Russell W. Bogda was an American automotive executive and president of the Green Bay Packers. From 1953 to 1957, he served as the sixth president of Green Bay Packers, Inc., the non-profit organization that owns the Packers. During his presidency, the Packers secured funding and built New City Stadium, which would be renamed in 1965 to Lambeau Field. Although the Packers during Bogda's tenure saw little on-field success, he helped the organization stay financially successful and the construction of a new stadium during his tenure kept the Packers in Green Bay, Wisconsin. Bogda died at the age of 46 on February 22, 1958 of lung cancer.
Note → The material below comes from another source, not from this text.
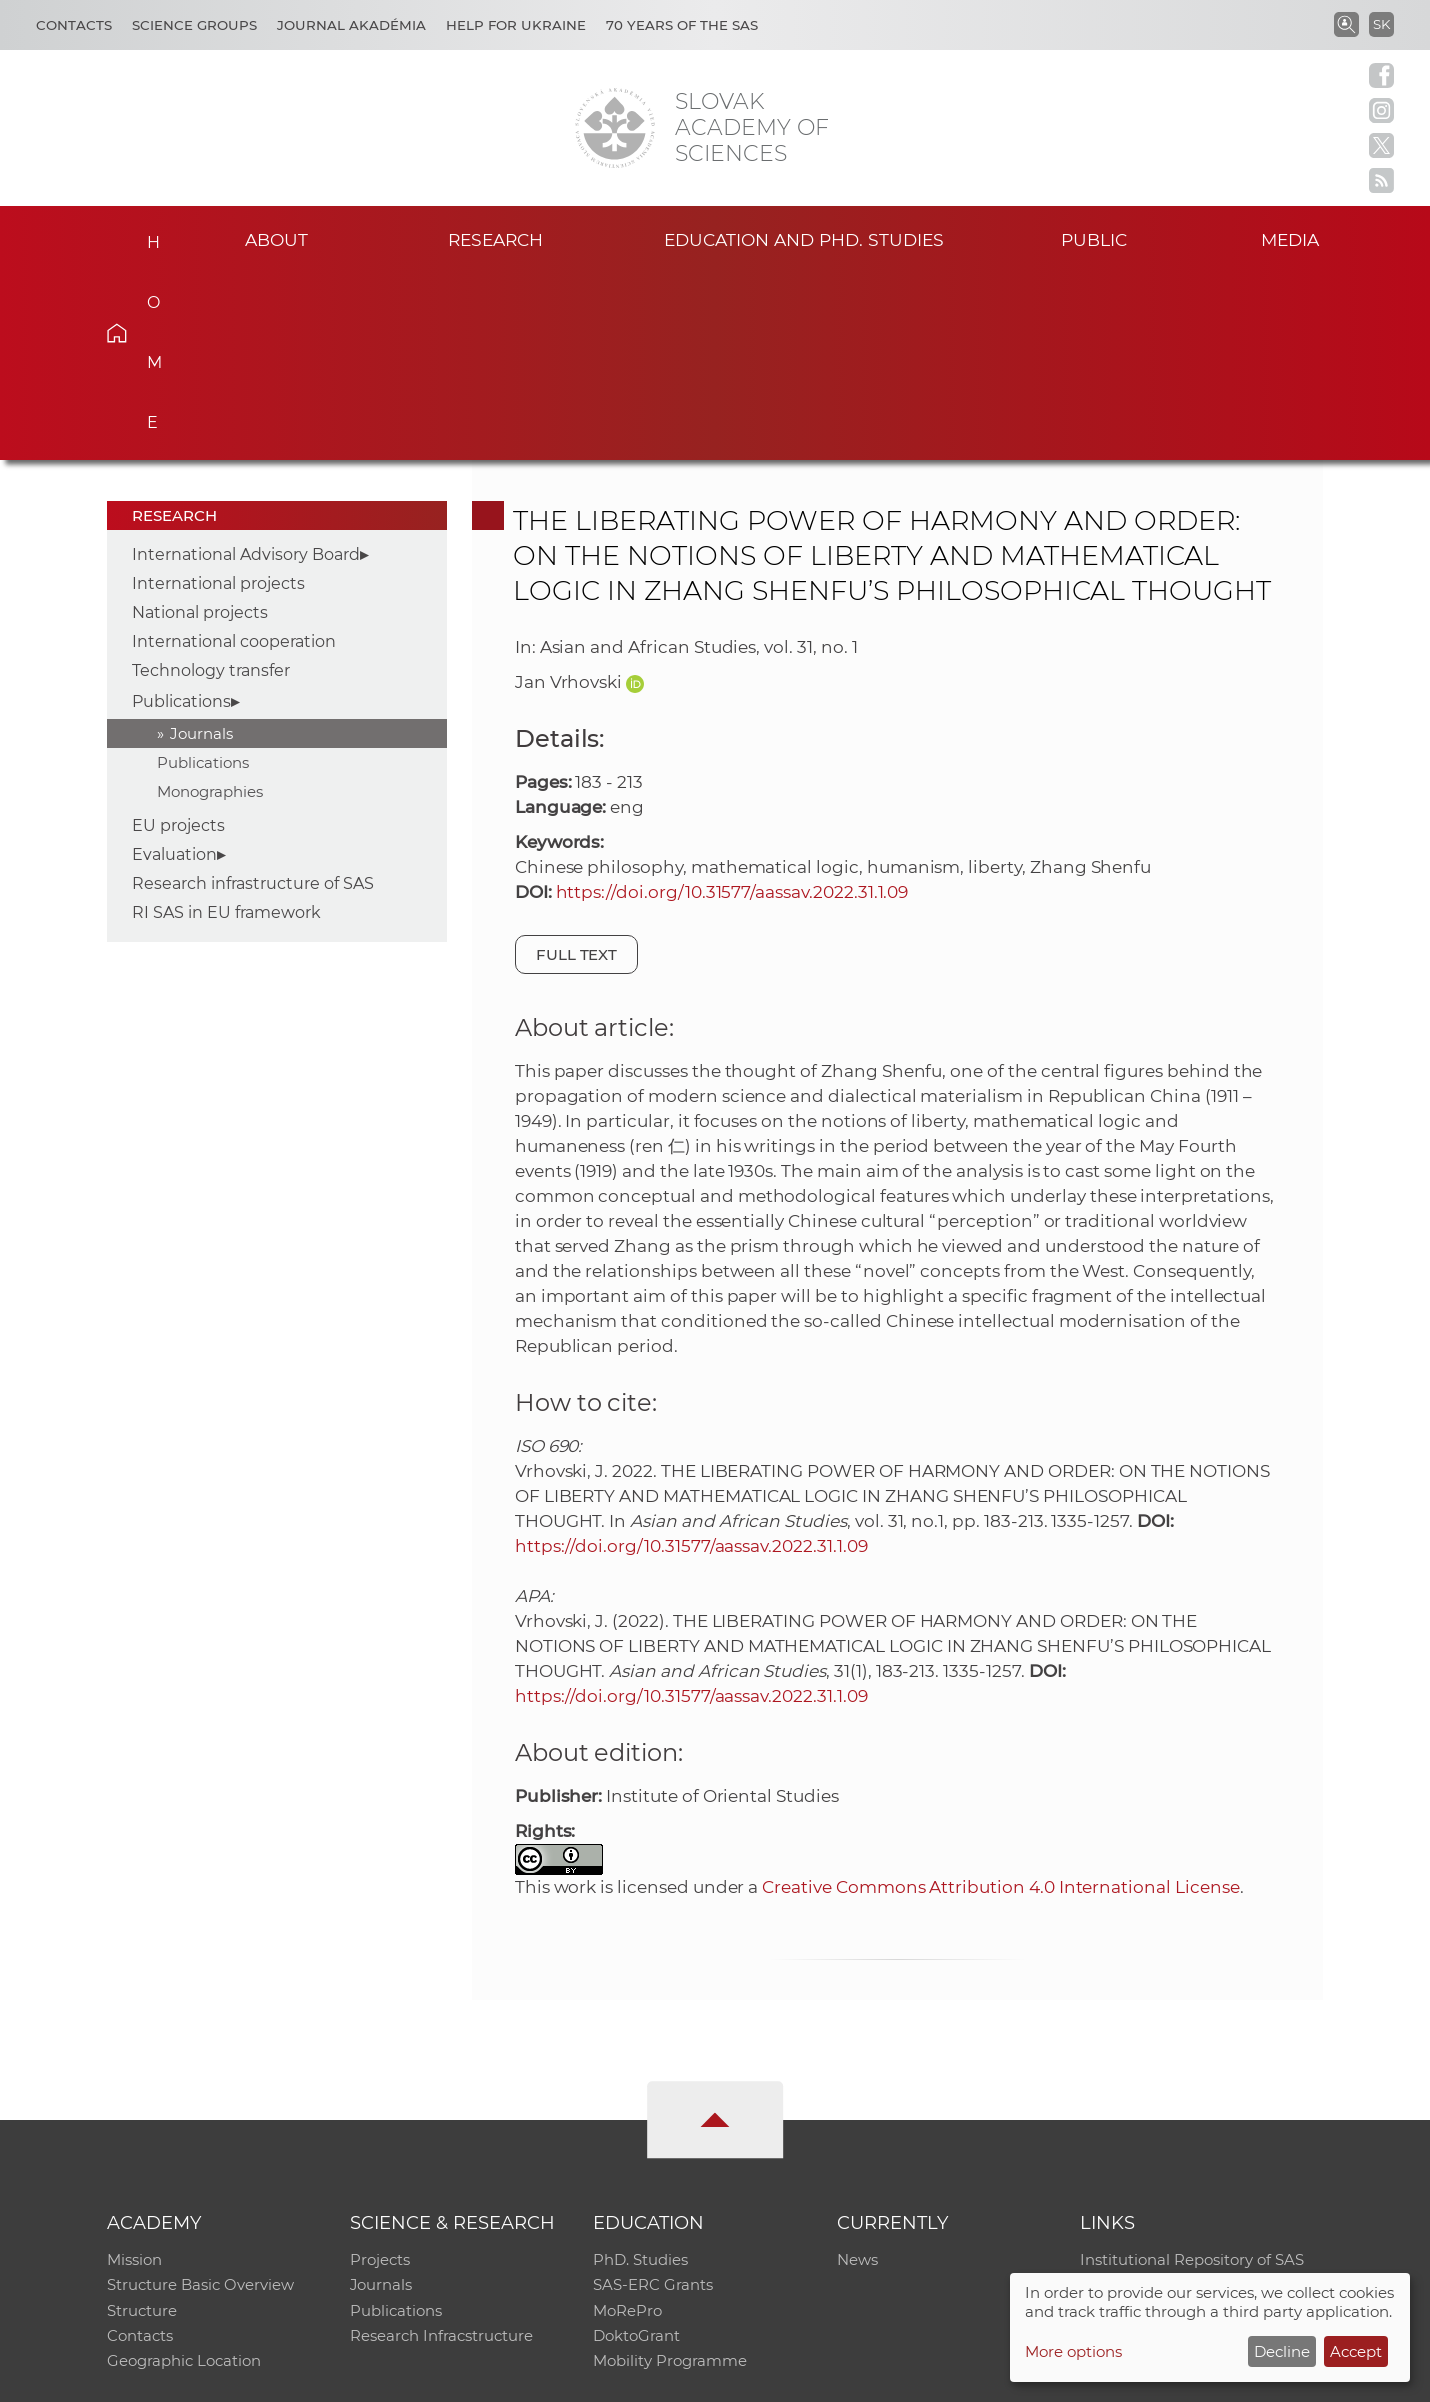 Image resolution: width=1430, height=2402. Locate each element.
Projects (380, 2072)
Willard J. Ryan was the first head coach of the Green Bay Packers. Historically, Curly Lambeau has been given credit for being the Packers' first head coach, although this is primarily due to the different rules of early American football. In Ryan's era, the head coach was not allowed to communicate with the players while they were playing a game. Lambeau, as team captain, would call the plays during a game and also organized practices, tasks that are now allocated to the head coaching position. Ryan, who also coached the Green Bay West High School football team, only coached the Packers in their inaugural season in 1919, leading the team to a record of 10–1. Before his coaching career, Ryan served in World War I in 1918. In 1920, he moved to Minnesota to work as a school teacher and a superintendent of schools. He retired in 1955 and moved to Phoenix, Arizona, in 1961. He died of unknown causes on February 7, 1962, at the age of 71.